(Collected data)
- - - - -

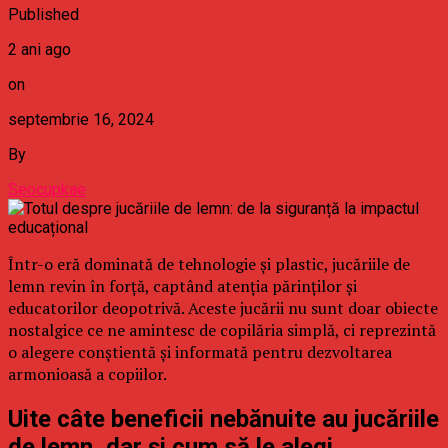
Published
2 ani ago
on
septembrie 16, 2024
By
Seocupkae
Într-o eră dominată de tehnologie și plastic, jucăriile de
lemn revin în forță, captând atenția părinților și
educatorilor deopotrivă. Aceste jucării nu sunt doar obiecte
nostalgice ce ne amintesc de copilăria simplă, ci reprezintă
o alegere conștientă și informată pentru dezvoltarea
armonioasă a copiilor.
Uite câte beneficii nebănuite au jucăriile
de lemn, dar și cum să le alegi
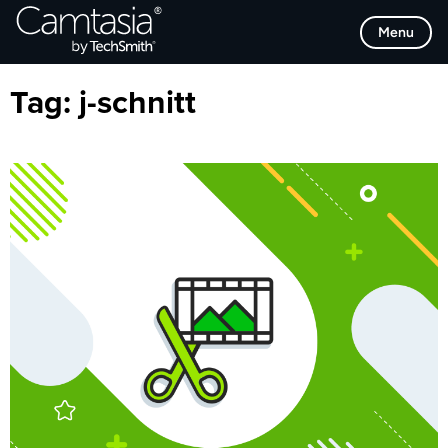
Direkt
Browse Categories
Menu
zum
Inhalt
Tag:
j-schnitt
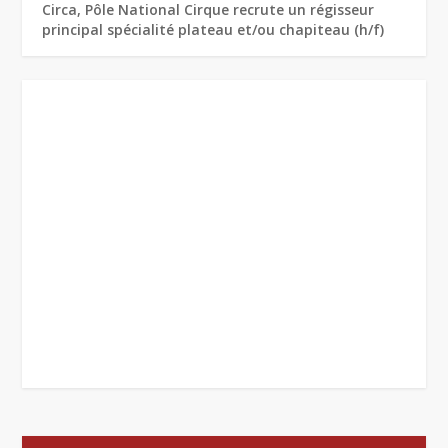
Circa, Pôle National Cirque recrute un régisseur
principal spécialité plateau et/ou chapiteau (h/f)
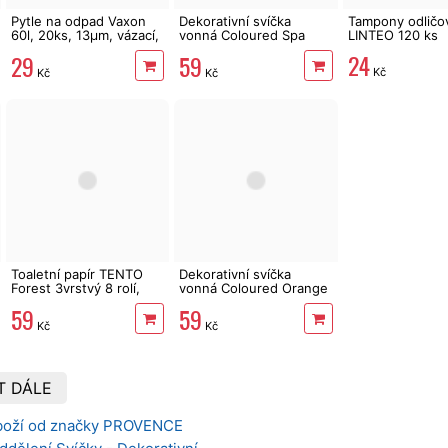
Pytle na odpad Vaxon
Dekorativní svíčka
Tampony odličo
60l, 20ks, 13µm, vázací,
vonná Coloured Spa
LINTEO 120 ks
fialové, levandule
Garden 170 g
24
29
59
Kč
Kč
Kč
Toaletní papír TENTO
Dekorativní svíčka
Forest 3vrstvý 8 rolí,
vonná Coloured Orange
144 m
170 g
59
59
Kč
Kč
T DÁLE
zboží od značky PROVENCE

- - - - -

§ **Instructions for the task**
Keep every word of the lines above unchanged in the copy, and omit the pictures.

§ **Answer to this task**
Published
2 ani ago
on
septembrie 16, 2024
By
Seocupkae
Într-o eră dominată de tehnologie și plastic, jucăriile de
lemn revin în forță, captând atenția părinților și
educatorilor deopotrivă. Aceste jucării nu sunt doar obiecte
nostalgice ce ne amintesc de copilăria simplă, ci reprezintă
o alegere conștientă și informată pentru dezvoltarea
armonioasă a copiilor.
Uite câte beneficii nebănuite au jucăriile
de lemn, dar și cum să le alegi
Direkt
Browse Categories
Menu
zum
Inhalt
Tag:
j-schnitt
Circa, Pôle National Cirque recrute un régisseur
principal spécialité plateau et/ou chapiteau (h/f)
Pytle na odpad Vaxon
Dekorativní svíčka
Tampony odličo
60l, 20ks, 13µm, vázací,
vonná Coloured Spa
LINTEO 120 ks
fialové, levandule
Garden 170 g
24
29
59
Kč
Kč
Kč
Toaletní papír TENTO
Dekorativní svíčka
Forest 3vrstvý 8 rolí,
vonná Coloured Orange
144 m
170 g
59
59
Kč
Kč
T DÁLE
zboží od značky PROVENCE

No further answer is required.